With all the recent performance issues being reported across the platform it seems appropriate to pull all the separate issues together in one thread which will allow discussion to be geared towards the actions we are taking and the plan going forward.

I suppose the biggest concern that customers have at the moment is that we do not have enough capacity and that we are trying to do too much with too little. Our answer to this is that our product team has done the math. We know how much bandwidth each customer is paying for, we know the design of our products and what they should be capable of and finally we know how much bandwidth we have to offer - These figures add up. Up until about 3-4 weeks ago the system was working much better than it currently is and we have added no more customers in that time which strongly suggests that there is something else going on here. With that in mind, what follows is an account of what we have been doing to restore customers' expectations and get to the bottom of the problems...

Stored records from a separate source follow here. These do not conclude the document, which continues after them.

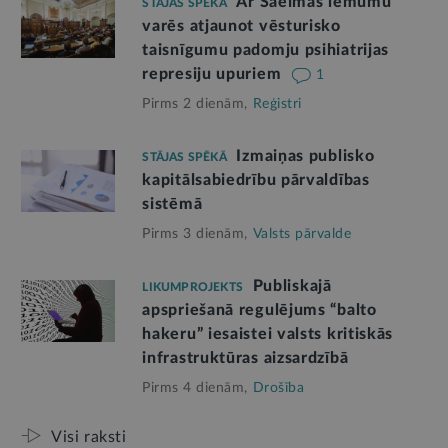
Ar Saeimas lēmumu
STĀJAS SPĒKĀ
varēs atjaunot vēsturisko
taisnīgumu padomju psihiatrijas
represiju upuriem
1
Pirms 2 dienām,
Reģistri
Izmaiņas publisko
STĀJAS SPĒKĀ
kapitālsabiedrību pārvaldības
sistēmā
Pirms 3 dienām,
Valsts pārvalde
Publiskajā
LIKUMPROJEKTS
apspriešanā regulējums “balto
hakeru” iesaistei valsts kritiskās
infrastruktūras aizsardzībā
Pirms 4 dienām,
Drošība
Visi raksti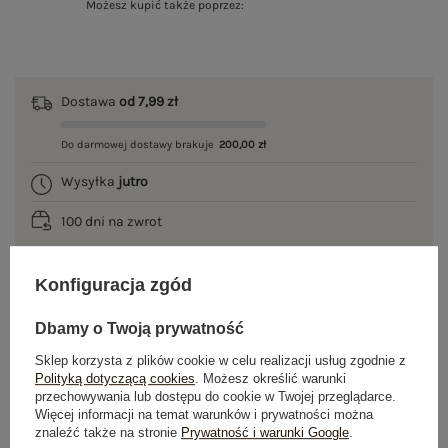
Możesz kupić także poprzez:
Dostawa
od 7,99 zł
Do darmowej dostawy brakuje
200,00 zł
Wysyłka
jutro
100 dni na zwrot
Konfiguracja zgód
OPIS PRODUKTU
Dbamy o Twoją prywatność
GŁÓWNE PARAMETRY
Sklep korzysta z plików cookie w celu realizacji usług zgodnie z
Polityką dotyczącą cookies
. Możesz określić warunki
przechowywania lub dostępu do cookie w Twojej przeglądarce.
OPINIE O PRODUKCIE
(1)
Więcej informacji na temat warunków i prywatności można
znaleźć także na stronie
Prywatność i warunki Google
.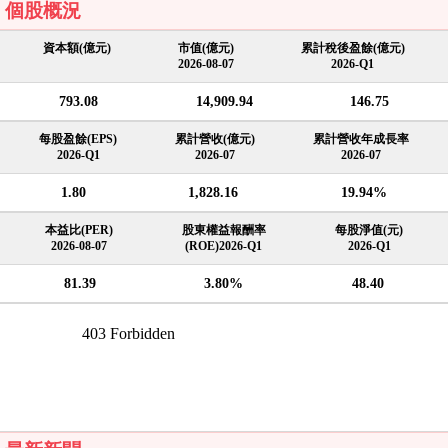
個股概況
資本額(億元)
市值(億元)
累計稅後盈餘(億元)
2026-08-07
2026-Q1
793.08
14,909.94
146.75
每股盈餘(EPS)
累計營收(億元)
累計營收年成長率
2026-Q1
2026-07
2026-07
1.80
1,828.16
19.94%
本益比(PER)
股東權益報酬率
每股淨值(元)
2026-08-07
(ROE)2026-Q1
2026-Q1
81.39
3.80%
48.40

On the 10th of October we upgraded the software that runs the Ellacoya switches to version 6.4. That upgrade was problematic for a number of reasons. Firstly IRC signature detection didn't work. In addition to this we encountered a hardware problem causing high CPU load on the switches. Our network engineers worked hard alongside Ellacoya to ensure that this and a number of other configuration issues were resolved or otherwise mitigated. We now believe all of these problems to be resolved...

As part of the process of working though the issues following the upgrade to 6.4, we discovered that there were 760 customers who had been assigned an incorrect profile. The profile that they had been assigned had the same effect as giving them the PAYG experience. The result of this was that there was a lot more traffic being prioritised than should have been. More PAYG P2P means that there is less room for non-PAYG P2P/Usenet etc... A number of days ago these customers on incorrect profiles were returned to the profile that they are paying for. We have since been monitoring the platform to see if the impact is as high as we expect it to be.

When we did the last product refresh, a new set of profiles were created to reflect the new products. The old profiles were left on the ERX's to allow for some legacy products that were still going to exist. We have decided to get all the customers on to 1 set of profiles to remove the possibility of these differences causing us any issues. That work is being carried out by the developers right now as a priority 1 problem and is expected to be completed next Monday, although it will take a fortnight or so before we see the benefit of this

We are also aware that there are customers who have had issues with the performance of their VPN traffic. VPN traffic is treated as gold to ensure that it gets the right level of service across the platform. Before 6.4 there was a signature enabled to identify SSL based VPN traffic, but this changed following the upgrade. There is a feature offered by Ellacoya to prevent Skype logins from occurring which is closely tied to the SSL signature. We do not use this feature so it was not active in the config, which meant that the SSL signature wasn't either. Once that was enabled customers SSL based VPN was detected again and given the right level of priority.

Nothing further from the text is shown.